Assignment>
Every line in the material below that includes "header" should be copied.

□ □ □ □ □ □ □

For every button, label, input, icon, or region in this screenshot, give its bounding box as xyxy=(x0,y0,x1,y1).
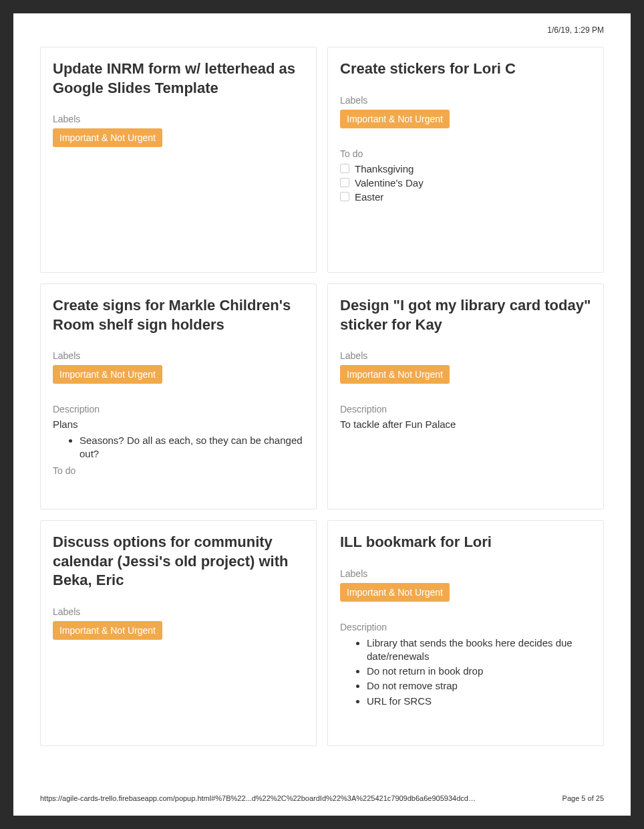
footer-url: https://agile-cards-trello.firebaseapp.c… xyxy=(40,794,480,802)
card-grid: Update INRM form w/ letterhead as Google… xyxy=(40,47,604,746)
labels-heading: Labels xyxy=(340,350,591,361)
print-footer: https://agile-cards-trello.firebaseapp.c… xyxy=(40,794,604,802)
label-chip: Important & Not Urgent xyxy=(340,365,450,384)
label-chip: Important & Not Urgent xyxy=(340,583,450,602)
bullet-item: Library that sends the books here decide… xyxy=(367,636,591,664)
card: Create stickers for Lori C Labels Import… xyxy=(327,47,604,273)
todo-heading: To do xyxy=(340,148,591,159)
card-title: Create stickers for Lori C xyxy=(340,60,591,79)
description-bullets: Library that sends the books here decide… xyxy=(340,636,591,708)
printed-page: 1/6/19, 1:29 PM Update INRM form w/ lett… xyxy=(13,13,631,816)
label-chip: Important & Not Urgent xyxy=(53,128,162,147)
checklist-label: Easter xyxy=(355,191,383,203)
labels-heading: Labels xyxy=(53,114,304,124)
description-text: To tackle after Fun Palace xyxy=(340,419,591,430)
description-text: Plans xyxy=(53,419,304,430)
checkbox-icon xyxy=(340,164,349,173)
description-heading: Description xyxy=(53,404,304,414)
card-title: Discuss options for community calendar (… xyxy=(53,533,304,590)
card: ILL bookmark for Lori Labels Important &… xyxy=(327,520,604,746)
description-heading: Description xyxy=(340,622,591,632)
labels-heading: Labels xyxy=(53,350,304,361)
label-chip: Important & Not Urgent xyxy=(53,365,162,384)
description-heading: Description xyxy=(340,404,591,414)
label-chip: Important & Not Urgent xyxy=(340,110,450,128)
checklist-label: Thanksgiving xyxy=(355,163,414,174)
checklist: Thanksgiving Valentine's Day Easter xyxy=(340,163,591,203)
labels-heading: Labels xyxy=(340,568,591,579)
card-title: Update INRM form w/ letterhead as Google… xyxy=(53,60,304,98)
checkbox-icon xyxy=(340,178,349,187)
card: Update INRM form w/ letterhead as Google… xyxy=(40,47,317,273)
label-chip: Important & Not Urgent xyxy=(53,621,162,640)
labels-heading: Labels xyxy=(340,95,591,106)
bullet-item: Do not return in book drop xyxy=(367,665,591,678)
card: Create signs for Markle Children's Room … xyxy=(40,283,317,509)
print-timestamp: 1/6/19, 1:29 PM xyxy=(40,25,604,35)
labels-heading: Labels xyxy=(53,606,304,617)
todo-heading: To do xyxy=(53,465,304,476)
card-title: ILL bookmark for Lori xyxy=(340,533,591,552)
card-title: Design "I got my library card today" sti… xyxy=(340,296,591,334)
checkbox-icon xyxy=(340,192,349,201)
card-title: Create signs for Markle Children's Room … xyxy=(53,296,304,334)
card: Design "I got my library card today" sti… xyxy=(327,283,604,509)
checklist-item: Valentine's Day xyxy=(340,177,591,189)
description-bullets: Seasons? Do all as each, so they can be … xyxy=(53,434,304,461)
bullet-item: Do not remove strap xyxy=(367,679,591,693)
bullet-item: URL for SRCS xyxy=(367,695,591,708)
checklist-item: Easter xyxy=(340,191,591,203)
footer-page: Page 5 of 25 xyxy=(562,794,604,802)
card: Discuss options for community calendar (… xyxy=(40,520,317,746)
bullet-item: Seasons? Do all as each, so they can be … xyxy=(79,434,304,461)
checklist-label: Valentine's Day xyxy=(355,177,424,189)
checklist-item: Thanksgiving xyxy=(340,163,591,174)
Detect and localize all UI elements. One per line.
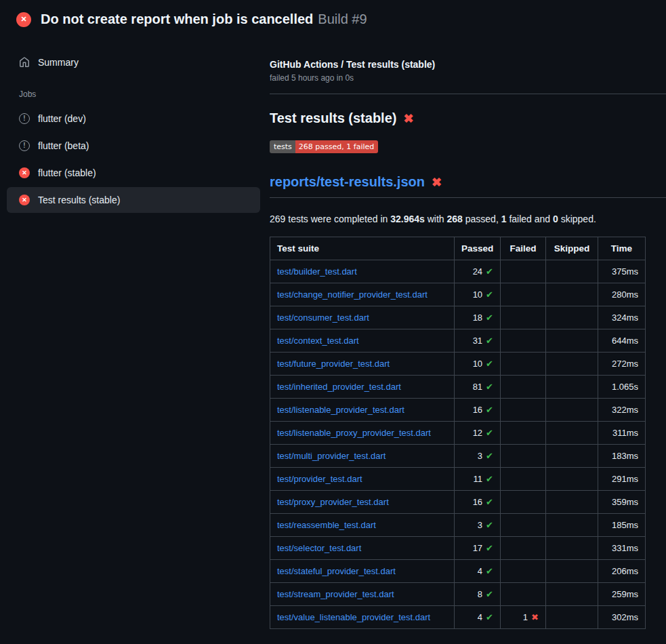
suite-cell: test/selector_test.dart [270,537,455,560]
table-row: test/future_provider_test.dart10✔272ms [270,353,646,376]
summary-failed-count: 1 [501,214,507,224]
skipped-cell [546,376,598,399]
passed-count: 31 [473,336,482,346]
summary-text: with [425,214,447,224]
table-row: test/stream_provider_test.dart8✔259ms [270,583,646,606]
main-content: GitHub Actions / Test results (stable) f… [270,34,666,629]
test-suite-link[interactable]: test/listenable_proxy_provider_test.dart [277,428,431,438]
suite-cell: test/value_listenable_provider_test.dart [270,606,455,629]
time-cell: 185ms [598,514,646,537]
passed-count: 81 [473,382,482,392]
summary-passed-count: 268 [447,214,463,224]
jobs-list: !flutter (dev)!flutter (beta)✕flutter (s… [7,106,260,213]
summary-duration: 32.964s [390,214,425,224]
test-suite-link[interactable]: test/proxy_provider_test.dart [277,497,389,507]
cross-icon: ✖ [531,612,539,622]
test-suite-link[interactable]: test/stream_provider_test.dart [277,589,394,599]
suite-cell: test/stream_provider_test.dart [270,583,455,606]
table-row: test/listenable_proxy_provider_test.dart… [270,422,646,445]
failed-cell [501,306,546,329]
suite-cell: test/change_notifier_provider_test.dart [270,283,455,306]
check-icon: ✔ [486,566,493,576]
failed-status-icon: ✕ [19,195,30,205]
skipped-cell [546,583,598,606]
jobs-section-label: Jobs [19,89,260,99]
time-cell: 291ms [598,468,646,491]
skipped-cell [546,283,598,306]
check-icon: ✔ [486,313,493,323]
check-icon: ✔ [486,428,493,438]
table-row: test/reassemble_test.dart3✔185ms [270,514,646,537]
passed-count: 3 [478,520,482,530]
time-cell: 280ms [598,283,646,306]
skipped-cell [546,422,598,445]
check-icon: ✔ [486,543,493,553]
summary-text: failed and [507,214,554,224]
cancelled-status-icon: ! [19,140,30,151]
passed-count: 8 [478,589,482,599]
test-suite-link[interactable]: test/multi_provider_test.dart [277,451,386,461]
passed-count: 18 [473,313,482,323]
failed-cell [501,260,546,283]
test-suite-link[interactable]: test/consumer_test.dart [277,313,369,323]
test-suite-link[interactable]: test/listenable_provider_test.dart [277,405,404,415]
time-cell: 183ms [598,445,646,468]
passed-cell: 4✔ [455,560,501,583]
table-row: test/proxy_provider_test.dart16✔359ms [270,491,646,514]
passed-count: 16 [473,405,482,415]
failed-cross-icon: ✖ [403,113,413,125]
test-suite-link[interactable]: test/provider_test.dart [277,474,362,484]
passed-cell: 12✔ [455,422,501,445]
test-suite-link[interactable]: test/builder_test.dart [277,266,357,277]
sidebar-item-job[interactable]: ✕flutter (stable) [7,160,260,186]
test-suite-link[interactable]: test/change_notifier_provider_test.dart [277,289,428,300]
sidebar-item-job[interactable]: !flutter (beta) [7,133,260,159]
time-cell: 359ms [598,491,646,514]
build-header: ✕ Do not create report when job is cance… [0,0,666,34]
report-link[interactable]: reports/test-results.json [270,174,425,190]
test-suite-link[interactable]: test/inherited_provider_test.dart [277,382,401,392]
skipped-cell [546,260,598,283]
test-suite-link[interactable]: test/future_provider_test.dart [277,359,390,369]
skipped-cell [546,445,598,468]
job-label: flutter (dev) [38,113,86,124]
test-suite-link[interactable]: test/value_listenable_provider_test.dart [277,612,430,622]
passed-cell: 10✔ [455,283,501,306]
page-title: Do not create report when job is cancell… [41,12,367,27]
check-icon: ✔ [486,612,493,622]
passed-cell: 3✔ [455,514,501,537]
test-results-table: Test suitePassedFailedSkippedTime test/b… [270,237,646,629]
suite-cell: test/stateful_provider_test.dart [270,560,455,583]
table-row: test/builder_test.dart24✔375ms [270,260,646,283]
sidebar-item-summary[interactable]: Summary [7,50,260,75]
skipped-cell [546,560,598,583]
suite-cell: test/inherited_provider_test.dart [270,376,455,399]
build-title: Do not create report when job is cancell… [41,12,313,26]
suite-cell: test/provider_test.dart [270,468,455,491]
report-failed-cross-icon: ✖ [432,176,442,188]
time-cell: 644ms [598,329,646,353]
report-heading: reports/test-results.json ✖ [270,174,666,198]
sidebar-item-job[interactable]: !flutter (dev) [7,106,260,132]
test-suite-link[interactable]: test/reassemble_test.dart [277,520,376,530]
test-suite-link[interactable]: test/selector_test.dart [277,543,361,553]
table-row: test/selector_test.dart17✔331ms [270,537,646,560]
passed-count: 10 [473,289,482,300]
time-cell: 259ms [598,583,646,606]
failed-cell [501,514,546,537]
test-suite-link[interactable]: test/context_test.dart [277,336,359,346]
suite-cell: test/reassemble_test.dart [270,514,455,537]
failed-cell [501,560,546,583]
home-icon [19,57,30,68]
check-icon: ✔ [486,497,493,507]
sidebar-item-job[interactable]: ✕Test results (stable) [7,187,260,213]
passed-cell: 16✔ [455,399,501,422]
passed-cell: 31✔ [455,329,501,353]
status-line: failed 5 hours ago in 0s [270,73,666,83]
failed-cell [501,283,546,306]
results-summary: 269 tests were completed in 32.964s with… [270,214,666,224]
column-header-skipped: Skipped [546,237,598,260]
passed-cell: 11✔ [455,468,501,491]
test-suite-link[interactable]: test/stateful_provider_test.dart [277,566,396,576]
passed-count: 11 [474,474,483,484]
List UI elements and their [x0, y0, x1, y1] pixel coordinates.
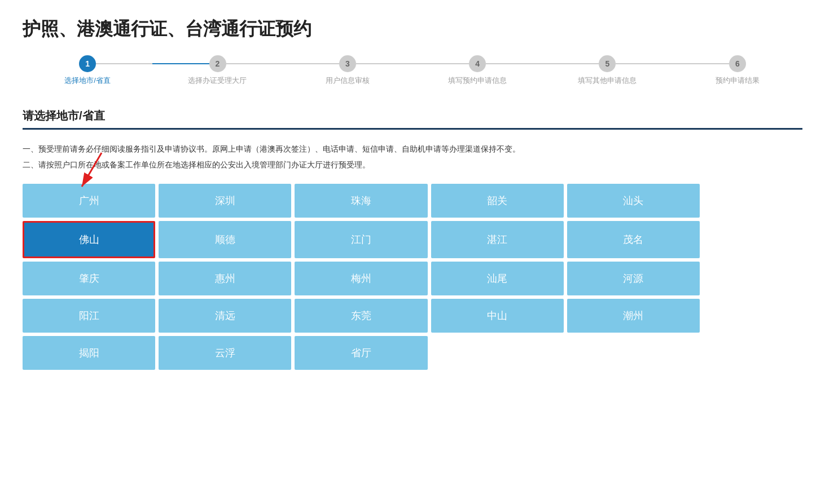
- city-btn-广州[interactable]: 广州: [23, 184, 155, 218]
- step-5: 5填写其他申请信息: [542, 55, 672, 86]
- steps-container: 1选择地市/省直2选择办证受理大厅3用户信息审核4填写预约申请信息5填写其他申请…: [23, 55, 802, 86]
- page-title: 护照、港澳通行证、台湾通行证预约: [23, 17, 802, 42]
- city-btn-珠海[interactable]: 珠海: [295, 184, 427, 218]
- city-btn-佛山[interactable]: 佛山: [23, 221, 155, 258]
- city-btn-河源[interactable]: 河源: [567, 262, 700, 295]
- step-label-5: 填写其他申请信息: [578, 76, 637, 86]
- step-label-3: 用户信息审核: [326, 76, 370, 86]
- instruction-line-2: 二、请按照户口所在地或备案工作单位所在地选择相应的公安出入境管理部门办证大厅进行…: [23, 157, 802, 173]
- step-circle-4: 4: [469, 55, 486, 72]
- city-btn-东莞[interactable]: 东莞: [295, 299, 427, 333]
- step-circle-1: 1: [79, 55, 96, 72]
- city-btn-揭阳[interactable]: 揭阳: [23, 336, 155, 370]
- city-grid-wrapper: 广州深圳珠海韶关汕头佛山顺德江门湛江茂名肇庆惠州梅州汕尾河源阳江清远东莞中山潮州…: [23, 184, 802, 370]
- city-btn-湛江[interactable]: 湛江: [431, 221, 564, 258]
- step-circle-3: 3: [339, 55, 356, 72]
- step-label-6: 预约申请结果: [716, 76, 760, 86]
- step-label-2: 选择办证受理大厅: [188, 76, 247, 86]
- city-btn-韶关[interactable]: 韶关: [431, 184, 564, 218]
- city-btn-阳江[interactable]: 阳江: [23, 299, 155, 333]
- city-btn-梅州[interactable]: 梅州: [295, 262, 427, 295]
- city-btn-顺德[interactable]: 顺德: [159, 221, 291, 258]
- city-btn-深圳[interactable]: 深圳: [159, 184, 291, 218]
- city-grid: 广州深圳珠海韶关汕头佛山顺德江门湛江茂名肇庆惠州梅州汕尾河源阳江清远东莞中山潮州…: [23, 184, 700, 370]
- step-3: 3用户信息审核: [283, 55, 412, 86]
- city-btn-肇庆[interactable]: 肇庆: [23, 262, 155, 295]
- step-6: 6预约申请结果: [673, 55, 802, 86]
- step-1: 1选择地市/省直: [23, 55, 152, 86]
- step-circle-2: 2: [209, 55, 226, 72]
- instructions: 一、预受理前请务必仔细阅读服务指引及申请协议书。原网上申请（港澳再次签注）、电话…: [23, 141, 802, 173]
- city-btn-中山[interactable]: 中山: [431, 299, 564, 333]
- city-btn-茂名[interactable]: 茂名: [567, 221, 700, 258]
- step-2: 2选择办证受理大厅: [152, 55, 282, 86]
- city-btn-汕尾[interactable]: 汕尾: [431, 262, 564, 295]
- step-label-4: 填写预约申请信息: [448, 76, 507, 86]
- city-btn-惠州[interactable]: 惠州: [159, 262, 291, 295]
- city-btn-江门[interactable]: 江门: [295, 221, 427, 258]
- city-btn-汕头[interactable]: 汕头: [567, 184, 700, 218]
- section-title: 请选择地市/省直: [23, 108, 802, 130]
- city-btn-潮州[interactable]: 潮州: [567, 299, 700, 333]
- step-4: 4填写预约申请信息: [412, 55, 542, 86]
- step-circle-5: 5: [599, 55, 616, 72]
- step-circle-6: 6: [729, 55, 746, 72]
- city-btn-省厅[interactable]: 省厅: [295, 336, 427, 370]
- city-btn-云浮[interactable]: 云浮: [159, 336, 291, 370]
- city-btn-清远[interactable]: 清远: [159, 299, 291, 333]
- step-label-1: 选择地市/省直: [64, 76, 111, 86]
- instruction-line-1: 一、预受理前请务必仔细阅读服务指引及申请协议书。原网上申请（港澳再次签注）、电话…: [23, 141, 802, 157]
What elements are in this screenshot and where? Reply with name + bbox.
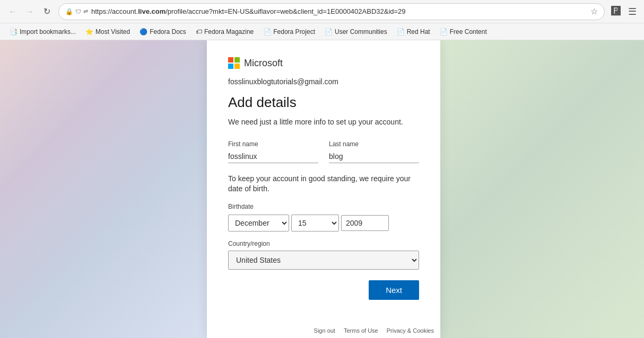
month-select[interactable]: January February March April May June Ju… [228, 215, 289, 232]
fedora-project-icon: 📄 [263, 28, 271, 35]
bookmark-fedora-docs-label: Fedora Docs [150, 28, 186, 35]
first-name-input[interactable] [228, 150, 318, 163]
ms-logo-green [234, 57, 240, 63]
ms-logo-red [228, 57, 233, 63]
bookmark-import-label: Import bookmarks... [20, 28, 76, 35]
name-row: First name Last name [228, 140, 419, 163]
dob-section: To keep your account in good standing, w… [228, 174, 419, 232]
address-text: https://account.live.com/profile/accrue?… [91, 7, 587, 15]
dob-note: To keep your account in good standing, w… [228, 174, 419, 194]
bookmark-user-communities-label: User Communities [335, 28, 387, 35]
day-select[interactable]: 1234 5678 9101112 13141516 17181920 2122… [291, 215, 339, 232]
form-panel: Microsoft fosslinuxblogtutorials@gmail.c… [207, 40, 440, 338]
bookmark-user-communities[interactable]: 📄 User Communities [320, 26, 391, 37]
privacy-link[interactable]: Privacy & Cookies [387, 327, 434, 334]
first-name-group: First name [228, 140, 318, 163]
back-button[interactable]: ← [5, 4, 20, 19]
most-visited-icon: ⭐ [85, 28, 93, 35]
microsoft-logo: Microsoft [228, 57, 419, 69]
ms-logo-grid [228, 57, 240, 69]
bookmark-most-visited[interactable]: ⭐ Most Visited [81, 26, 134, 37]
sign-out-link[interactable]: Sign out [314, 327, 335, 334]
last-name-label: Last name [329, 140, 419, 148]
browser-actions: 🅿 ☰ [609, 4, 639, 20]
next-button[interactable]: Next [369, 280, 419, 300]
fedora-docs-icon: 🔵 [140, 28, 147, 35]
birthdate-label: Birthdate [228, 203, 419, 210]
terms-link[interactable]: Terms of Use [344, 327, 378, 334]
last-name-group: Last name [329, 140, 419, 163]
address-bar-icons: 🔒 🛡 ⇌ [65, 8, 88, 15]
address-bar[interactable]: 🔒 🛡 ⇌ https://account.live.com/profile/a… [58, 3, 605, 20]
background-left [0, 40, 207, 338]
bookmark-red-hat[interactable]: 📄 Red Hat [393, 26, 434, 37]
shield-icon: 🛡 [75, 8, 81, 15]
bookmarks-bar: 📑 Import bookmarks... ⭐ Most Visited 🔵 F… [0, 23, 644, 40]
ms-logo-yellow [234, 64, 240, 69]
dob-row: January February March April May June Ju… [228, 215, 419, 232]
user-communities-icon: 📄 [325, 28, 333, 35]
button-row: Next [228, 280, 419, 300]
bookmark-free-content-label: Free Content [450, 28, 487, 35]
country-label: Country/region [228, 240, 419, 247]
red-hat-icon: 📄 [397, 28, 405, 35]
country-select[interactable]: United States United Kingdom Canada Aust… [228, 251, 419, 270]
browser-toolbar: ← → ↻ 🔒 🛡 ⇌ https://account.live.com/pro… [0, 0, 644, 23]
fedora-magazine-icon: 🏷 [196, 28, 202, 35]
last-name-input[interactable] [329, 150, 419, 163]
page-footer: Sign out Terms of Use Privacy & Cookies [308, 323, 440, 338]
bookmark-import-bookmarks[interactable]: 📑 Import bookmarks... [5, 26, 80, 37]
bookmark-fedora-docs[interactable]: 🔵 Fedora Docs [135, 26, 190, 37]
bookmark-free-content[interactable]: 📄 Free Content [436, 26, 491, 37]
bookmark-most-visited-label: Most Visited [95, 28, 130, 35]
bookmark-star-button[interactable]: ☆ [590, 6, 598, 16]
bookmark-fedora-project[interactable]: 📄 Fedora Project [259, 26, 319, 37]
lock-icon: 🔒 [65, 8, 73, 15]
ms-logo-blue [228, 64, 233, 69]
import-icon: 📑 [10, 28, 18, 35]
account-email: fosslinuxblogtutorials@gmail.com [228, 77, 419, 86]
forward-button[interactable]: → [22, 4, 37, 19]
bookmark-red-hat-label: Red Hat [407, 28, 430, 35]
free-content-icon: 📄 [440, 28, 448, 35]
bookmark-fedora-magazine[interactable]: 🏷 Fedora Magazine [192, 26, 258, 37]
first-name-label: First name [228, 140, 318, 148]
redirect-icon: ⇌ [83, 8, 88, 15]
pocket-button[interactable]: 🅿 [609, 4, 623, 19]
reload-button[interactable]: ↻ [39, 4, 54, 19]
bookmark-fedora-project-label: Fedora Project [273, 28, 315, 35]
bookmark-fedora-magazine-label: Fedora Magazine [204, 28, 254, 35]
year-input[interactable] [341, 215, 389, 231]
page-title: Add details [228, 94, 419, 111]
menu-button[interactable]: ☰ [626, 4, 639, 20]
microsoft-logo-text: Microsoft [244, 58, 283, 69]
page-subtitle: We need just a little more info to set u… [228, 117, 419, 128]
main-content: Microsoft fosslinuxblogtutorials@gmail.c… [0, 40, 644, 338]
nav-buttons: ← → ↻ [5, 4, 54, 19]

□ □ □ □ □ □ □

Solution to the exercise>
build-header: ✕ Do not create report when job is cance… [0,0,666,34]
column-header-skipped: Skipped [546,237,598,260]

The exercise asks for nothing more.